Record extracts:

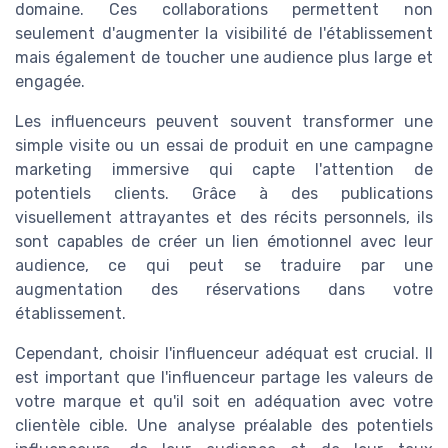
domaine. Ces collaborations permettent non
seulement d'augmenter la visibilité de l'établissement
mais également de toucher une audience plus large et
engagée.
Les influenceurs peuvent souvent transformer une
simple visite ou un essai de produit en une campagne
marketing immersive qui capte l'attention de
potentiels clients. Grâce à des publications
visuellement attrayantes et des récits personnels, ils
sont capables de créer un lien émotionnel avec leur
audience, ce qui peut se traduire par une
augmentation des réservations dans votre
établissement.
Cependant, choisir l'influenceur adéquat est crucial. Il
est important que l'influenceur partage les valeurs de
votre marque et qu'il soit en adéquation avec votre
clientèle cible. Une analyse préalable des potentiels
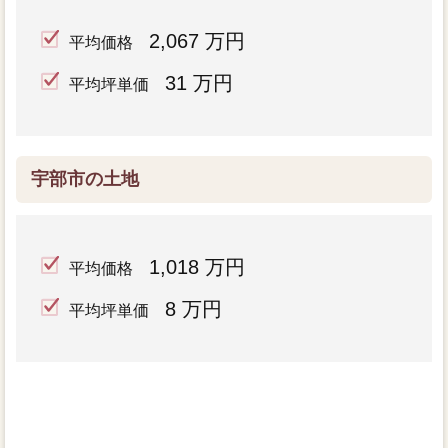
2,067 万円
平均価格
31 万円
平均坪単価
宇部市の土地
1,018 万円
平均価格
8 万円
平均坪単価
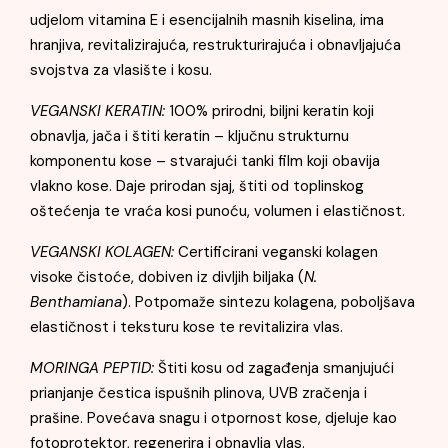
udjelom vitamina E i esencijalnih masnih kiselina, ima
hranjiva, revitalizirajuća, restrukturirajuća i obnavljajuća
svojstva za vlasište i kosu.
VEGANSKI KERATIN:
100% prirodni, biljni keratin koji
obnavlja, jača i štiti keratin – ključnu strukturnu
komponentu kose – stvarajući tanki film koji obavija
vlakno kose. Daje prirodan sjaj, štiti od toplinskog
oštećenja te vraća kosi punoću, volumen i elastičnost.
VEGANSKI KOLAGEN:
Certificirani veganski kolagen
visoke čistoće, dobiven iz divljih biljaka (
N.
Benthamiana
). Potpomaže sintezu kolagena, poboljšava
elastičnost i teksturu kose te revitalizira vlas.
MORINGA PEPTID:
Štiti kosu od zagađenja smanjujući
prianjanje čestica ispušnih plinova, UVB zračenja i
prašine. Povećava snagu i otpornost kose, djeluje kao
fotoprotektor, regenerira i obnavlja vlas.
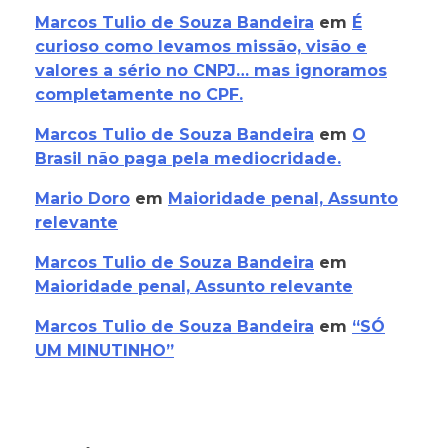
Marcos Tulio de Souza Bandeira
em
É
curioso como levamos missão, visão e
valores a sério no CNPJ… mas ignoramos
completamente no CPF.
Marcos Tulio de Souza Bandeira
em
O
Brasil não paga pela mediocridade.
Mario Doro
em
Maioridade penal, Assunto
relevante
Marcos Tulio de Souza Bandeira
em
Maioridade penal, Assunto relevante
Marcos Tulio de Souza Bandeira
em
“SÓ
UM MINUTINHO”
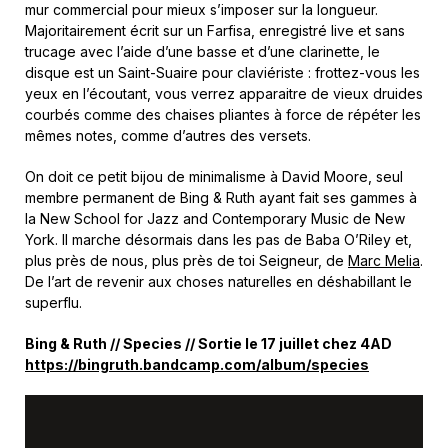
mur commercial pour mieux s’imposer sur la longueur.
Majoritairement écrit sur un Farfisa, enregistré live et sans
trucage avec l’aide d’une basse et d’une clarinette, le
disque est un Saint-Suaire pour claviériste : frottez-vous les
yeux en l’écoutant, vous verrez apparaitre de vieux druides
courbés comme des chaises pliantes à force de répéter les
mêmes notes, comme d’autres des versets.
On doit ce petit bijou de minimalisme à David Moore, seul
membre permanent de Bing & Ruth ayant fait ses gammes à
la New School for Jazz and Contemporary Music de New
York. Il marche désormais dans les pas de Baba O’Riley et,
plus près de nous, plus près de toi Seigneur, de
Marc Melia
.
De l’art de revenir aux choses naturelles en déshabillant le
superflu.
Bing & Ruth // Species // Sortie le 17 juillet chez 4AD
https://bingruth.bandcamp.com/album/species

==

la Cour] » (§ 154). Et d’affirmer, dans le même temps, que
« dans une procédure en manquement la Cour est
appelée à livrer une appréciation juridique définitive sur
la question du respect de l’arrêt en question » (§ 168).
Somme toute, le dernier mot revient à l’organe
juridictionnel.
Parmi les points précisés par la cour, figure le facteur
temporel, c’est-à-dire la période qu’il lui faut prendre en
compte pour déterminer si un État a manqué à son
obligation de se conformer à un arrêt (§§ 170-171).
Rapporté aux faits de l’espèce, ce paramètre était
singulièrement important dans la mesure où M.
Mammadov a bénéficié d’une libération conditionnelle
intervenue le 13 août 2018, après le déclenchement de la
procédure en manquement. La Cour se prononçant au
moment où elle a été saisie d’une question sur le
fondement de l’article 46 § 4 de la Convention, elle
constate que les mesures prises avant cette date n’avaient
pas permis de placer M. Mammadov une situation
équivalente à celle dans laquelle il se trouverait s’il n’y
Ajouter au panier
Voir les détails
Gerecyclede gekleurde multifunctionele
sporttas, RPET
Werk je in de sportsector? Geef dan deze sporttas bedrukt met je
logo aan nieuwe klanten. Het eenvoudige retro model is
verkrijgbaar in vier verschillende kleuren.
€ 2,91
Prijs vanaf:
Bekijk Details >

--

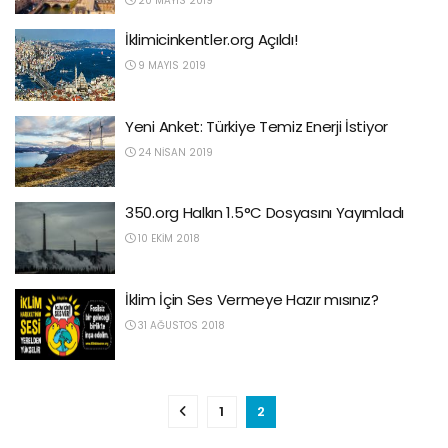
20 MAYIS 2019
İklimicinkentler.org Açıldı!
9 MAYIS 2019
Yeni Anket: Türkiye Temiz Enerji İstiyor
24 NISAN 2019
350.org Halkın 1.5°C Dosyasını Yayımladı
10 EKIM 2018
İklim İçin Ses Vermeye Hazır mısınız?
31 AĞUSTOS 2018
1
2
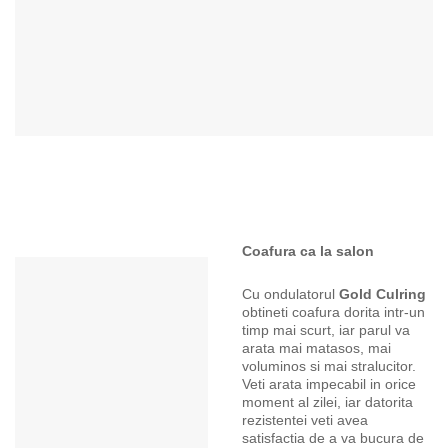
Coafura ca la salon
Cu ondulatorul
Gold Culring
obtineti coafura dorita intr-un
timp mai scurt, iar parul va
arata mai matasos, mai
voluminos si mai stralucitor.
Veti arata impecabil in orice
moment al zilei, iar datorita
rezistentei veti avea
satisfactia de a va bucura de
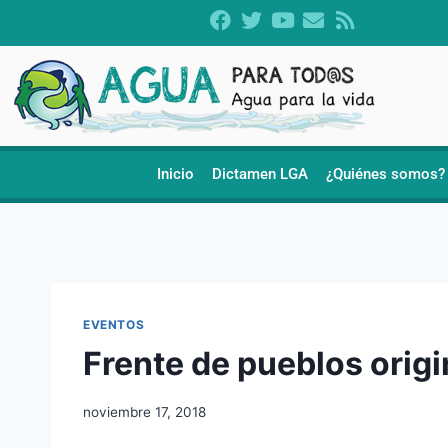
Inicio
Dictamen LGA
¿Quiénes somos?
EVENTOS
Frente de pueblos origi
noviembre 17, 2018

Exercise instructions:
The required answer is the run of lines above, starting at the line with "temporel, c’est-à-dire la" and ending at the line with "intervenue le 13", reproduced exactly with both ends.

Written response:
temporel, c’est-à-dire la période qu’il lui faut prendre en
compte pour déterminer si un État a manqué à son
obligation de se conformer à un arrêt (§§ 170-171).
Rapporté aux faits de l’espèce, ce paramètre était
singulièrement important dans la mesure où M.
Mammadov a bénéficié d’une libération conditionnelle
intervenue le 13 août 2018, après le déclenchement de la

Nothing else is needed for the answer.